Running Spark notebook from Watson Studio on Cloud Pak for Data

The option to register external Spark engines in watsonx.data is deprecated in this release and will be removed in version 2.3. watsonx.data already includes built-in Spark engines that you can provision and use directly, including the Gluten-accelerated Spark engine and the native watsonx.data Spark engine.

Applies to : Spark engine Gluten accelerated Spark engine

The topic provides the procedure to run a sample Spark application by using Watson Studio notebooks. The notebook resides in a Watson Studio project that is available IBM Cloud Pak for Data (CPD) cluster.

You can download and run the Spark use case sample in Watson Studio to explore the following functions in watsonx.data:

Accessing tables
Loading data
Modifying schema
Performing table maintenance activities

Watson Studio provides sample note books that allow to run small pieces of code that process your data, and immediately view the results of your computation. The notebook includes a sample use case that the users can readily download and start working on.

Prerequisites

Install Watson Studio on the CPD cluster.
Retrieve watsonx.data credentials

Get the following information from watsonx.data:
- <wxd_hms_endpoint> : Thrift endpoint. For example, thrift://81823aaf-8a88-4bee-a0a1-6e76a42dc833.cfjag3sf0s5o87astjo0.databases.appdomain.cloud:32683. To get the details, log in to your watsonx.data instance, Click on the Iceberg data catalog from Infrastructure manager. In the Details tab, copy Metastore host, which is your <wxd_hms_endpoint>.
- <wxd_hms_username> : This is by default ibmlhapikey.
- <wxd_hms_password> : Hive Metastore (HMS) password. Get the password from the watsonx.data administrator.
Starting with watsonx.data version 2.2.0, authentication using ibmlhapikey and ibmlhtoken as usernames is deprecated. These formats will be phased out in a future release. To ensure compatibility with upcoming versions, use the new format:ibmlhapikey_username and ibmlhtoken_username.
Source bucket details: If you bring your own Jupiter notebook, you must require the following details of your source bucket where data resides.
- <source_bucket_endpoint> : Endpoint of the source bucket. For example, for a source bucket in Dallas region, the endpoint is s3.direct.us-south.cloud-object-storage.appdomain.cloud.
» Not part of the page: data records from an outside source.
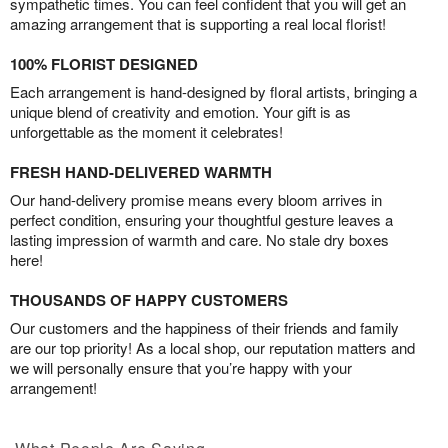
sympathetic times. You can feel confident that you will get an
amazing arrangement that is supporting a real local florist!
100% FLORIST DESIGNED
Each arrangement is hand-designed by floral artists, bringing a
unique blend of creativity and emotion. Your gift is as
unforgettable as the moment it celebrates!
FRESH HAND-DELIVERED WARMTH
Our hand-delivery promise means every bloom arrives in
perfect condition, ensuring your thoughtful gesture leaves a
lasting impression of warmth and care. No stale dry boxes
here!
THOUSANDS OF HAPPY CUSTOMERS
Our customers and the happiness of their friends and family
are our top priority! As a local shop, our reputation matters and
we will personally ensure that you’re happy with your
arrangement!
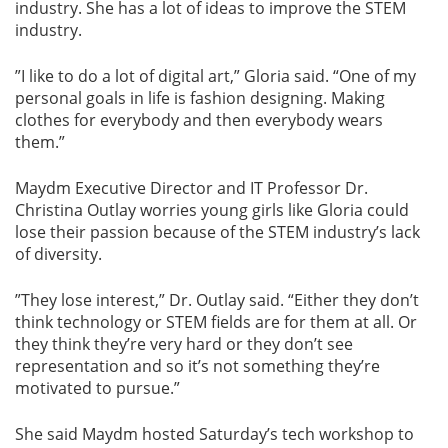
industry. She has a lot of ideas to improve the STEM
industry.
”I like to do a lot of digital art,” Gloria said. “One of my
personal goals in life is fashion designing. Making
clothes for everybody and then everybody wears
them.”
Maydm Executive Director and IT Professor Dr.
Christina Outlay worries young girls like Gloria could
lose their passion because of the STEM industry’s lack
of diversity.
”They lose interest,” Dr. Outlay said. “Either they don’t
think technology or STEM fields are for them at all. Or
they think they’re very hard or they don’t see
representation and so it’s not something they’re
motivated to pursue.”
She said Maydm hosted Saturday’s tech workshop to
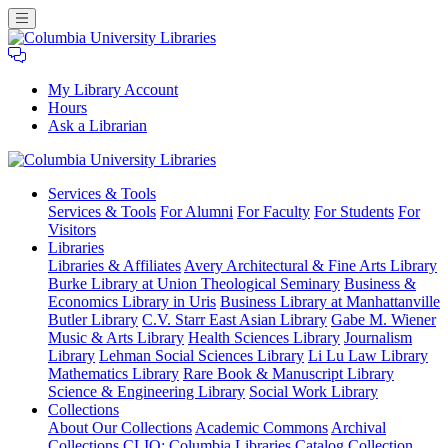
My Library Account
Hours
Ask a Librarian
Columbia
Services
& Tools
University
Services & Tools
For Alumni
For Faculty
For Students
For
Libraries
Visitors
Libraries
Libraries & Affiliates
Avery Architectural & Fine Arts Library
Burke Library at Union Theological Seminary
Business &
Economics Library in Uris
Business Library at Manhattanville
Butler Library
C.V. Starr East Asian Library
Gabe M. Wiener
Music & Arts Library
Health Sciences Library
Journalism
Library
Lehman Social Sciences Library
Li Lu Law Library
Mathematics Library
Rare Book & Manuscript Library
Science & Engineering Library
Social Work Library
Collections
About Our Collections
Academic Commons
Archival
Collections
CLIO: Columbia Libraries Catalog
Collection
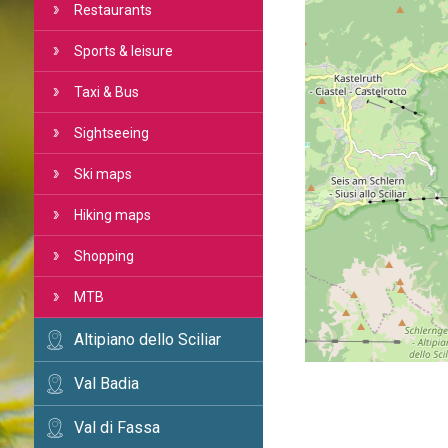
Restaurants
Sports & leisure
Taxi & Bus
Sightseeing
Ski maps
Hiking maps
Shopping
MTB
Altipiano dello Sciliar
Val Badia
Val di Fassa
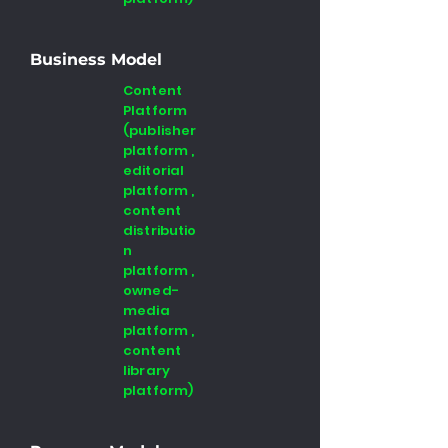
Business Model
Content
Platform
(publisher
platform ,
editorial
platform ,
content
distributio
n
platform ,
owned-
media
platform ,
content
library
platform)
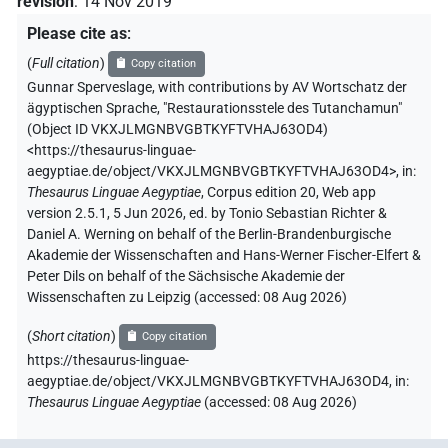
revision
:
14 Nov 2019
Please cite as
:
(
Full citation
)
Copy citation
Gunnar Sperveslage
,
with contributions by
AV Wortschatz der
ägyptischen Sprache
,
"Restaurationsstele des Tutanchamun"
(
Object ID VKXJLMGNBVGBTKYFTVHAJ63OD4
)
<https://thesaurus-linguae-
aegyptiae.de/object/VKXJLMGNBVGBTKYFTVHAJ63OD4>
,
in
:
Thesaurus Linguae Aegyptiae
,
Corpus edition 20, Web app
version 2.5.1, 5 Jun 2026, ed. by Tonio Sebastian Richter &
Daniel A. Werning on behalf of the Berlin-Brandenburgische
Akademie der Wissenschaften and Hans-Werner Fischer-Elfert &
Peter Dils on behalf of the Sächsische Akademie der
Wissenschaften zu Leipzig (accessed:
08 Aug 2026
)
(
Short citation
)
Copy citation
https://thesaurus-linguae-
aegyptiae.de/object/VKXJLMGNBVGBTKYFTVHAJ63OD4,
in
:
Thesaurus Linguae Aegyptiae
(
accessed
:
08 Aug 2026
)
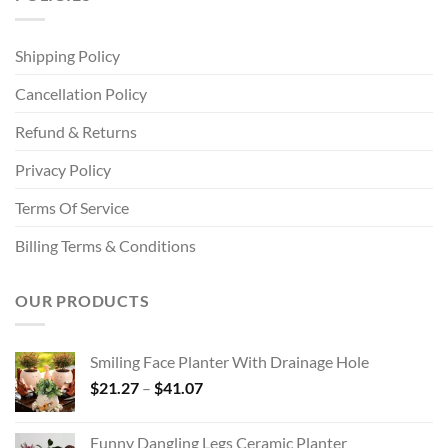
Shipping Policy
Cancellation Policy
Refund & Returns
Privacy Policy
Terms Of Service
Billing Terms & Conditions
OUR PRODUCTS
Smiling Face Planter With Drainage Hole
Price
$
21.27
–
$
41.07
range:
$21.27
Funny Dangling Legs Ceramic Planter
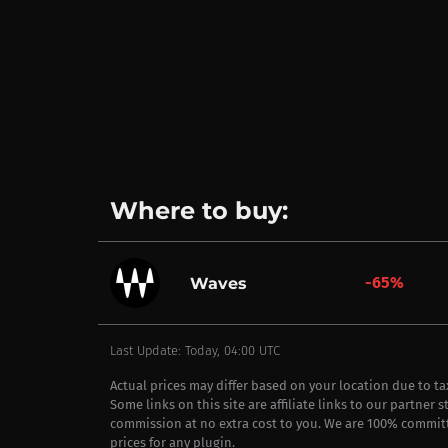
Where to buy:
-65%
Waves
Last Update: Today, 04:00 UTC
Actual prices may differ based on your location due to t
Some links on this site are affiliate links to our partner 
commission at no extra cost to you. We are 100% commit
prices for any plugin.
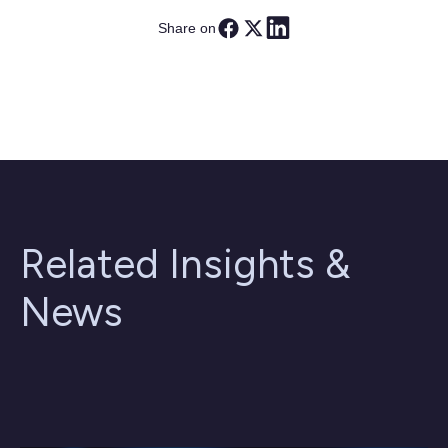
Share on
Related Insights &
News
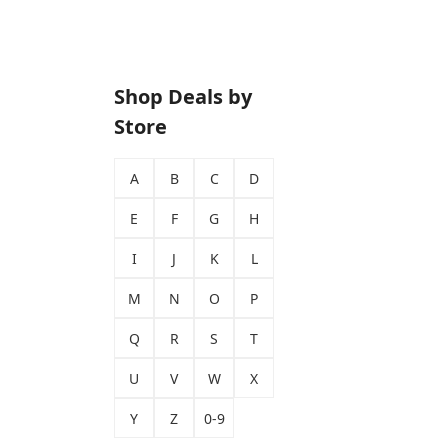
Shop Deals by
Store
A
B
C
D
E
F
G
H
I
J
K
L
M
N
O
P
Q
R
S
T
U
V
W
X
Y
Z
0-9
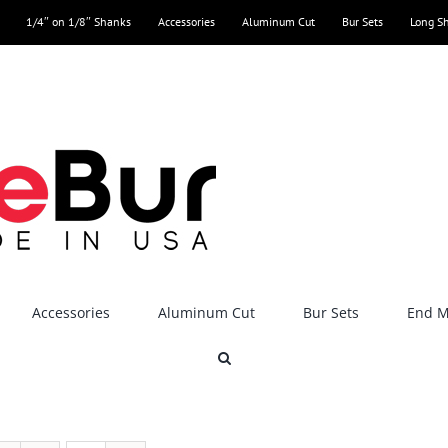
1/4″ on 1/8″ Shanks
Accessories
Aluminum Cut
Bur Sets
Long S
Accessories
Aluminum Cut
Bur Sets
End Mi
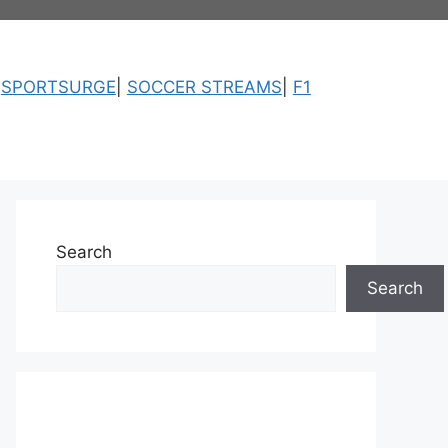
|
SPORTSURGE
|
SOCCER STREAMS
|
F1
Search
Search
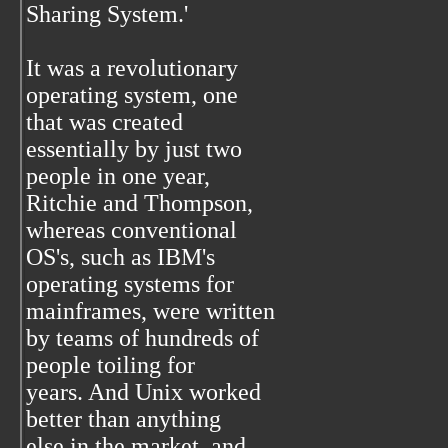
Sharing System.'
It was a revolutionary
operating system, one
that was created
essentially by just two
people in one year,
Ritchie and Thompson,
whereas conventional
OS's, such as IBM's
operating systems for
mainframes, were written
by teams of hundreds of
people toiling for
years. And Unix worked
better than anything
else in the market, and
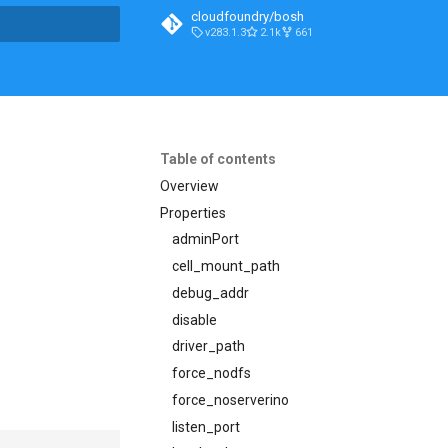
cloudfoundry/bosh
v283.1.3
2.1k
661
t searching
Table of contents
Overview
Properties
adminPort
cell_mount_path
debug_addr
disable
driver_path
force_nodfs
force_noserverino
listen_port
Use public endpoint.
- <source_bucket_access_key> : Access key of the source bucket.
- <source_bucket_secret_key> : Secret key of the source bucket.
Download the sample notebook.

Procedure

To run the Spark sample notebook, follow the steps:

Log in to your Watson Studio account in IBM Cloud Pak for Data cluster.
Create a project. For more information, see Creating a project.
Select the project and add the Jupyter Notebook.
Click New Assets to create a new asset of Jupyter Notebook. The New Assets page opens. For more information, see Creating notebooks.
Click Code editors.
Search and select Jupyter Notebook editor. The New notebook page opens.
Specify the following details:
- Name: Type the name of the notebook.
- Select the Spark runtime. It must be Spark 3.4 with Python 3.10 or 3.11. For other supported Spark versions, see Supported Spark version.
Upload and run IBM published Spark notebook. Follow the steps:
- From the left window, click Local file.
- In the Notebook file field, drag the IBM Spark notebook file (that is provided by IBM) from your local computer.
- Update the watsonx.data credentials, source bucket and catalog bucket details in the Configuring IBM Analytics Engine section in the notebook.
Click Create. The uploaded notebook opens.
You can step through the notebook execution cell by cell, by selecting Shift-Enter or you can run the entire notebook by clicking Run All from the menu.